Whenever a line in the data contains "days", show that line.

☆ ☆ ☆ ☆ ☆ ☆ ☆

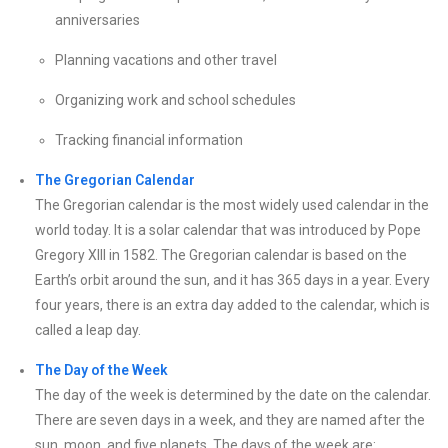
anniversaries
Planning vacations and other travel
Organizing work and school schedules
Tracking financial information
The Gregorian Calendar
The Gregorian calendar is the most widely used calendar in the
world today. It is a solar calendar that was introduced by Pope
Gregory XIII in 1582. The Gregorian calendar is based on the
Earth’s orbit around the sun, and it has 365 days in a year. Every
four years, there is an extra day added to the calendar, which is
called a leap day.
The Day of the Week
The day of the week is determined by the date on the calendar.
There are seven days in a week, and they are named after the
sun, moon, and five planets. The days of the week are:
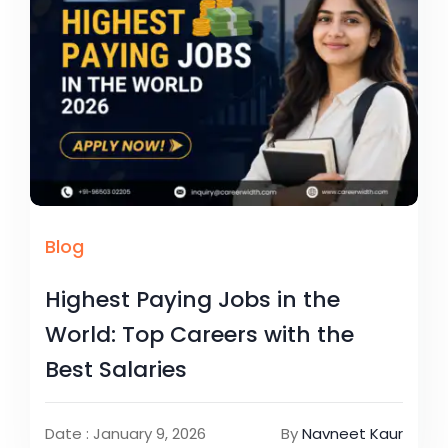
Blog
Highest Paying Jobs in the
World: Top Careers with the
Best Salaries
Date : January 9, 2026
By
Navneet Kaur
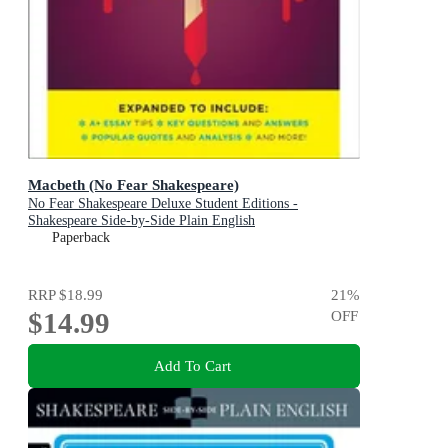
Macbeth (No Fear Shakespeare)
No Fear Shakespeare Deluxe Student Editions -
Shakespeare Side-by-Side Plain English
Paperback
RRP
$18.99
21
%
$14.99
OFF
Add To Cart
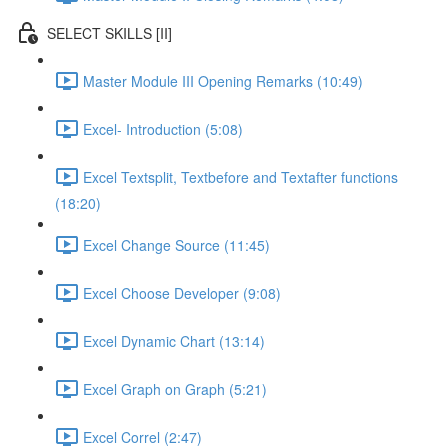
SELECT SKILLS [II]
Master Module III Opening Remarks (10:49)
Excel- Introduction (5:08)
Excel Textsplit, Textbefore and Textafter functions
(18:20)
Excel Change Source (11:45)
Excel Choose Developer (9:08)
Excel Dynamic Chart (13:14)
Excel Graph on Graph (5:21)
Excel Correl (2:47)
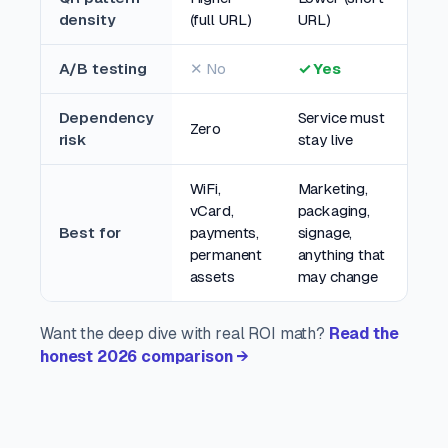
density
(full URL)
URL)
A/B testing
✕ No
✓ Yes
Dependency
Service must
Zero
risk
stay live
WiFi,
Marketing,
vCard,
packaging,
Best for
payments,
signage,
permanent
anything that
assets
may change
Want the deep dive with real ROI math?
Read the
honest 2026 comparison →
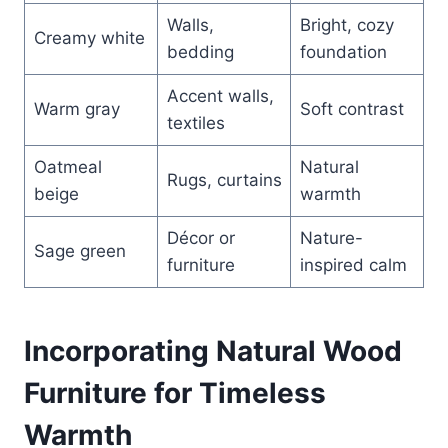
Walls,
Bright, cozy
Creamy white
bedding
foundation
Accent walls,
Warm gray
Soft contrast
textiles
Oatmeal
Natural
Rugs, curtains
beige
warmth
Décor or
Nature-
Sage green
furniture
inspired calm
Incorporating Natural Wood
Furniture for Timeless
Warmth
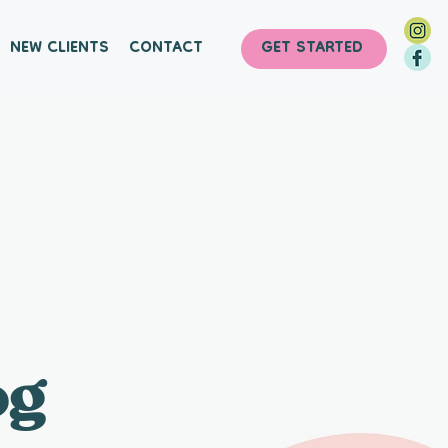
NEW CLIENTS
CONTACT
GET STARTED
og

☆ ☆ ☆ ☆ ☆ ☆ ☆

Answer to this exercise:
Earth’s orbit around the sun, and it has 365 days in a year. Every
There are seven days in a week, and they are named after the
sun, moon, and five planets. The days of the week are:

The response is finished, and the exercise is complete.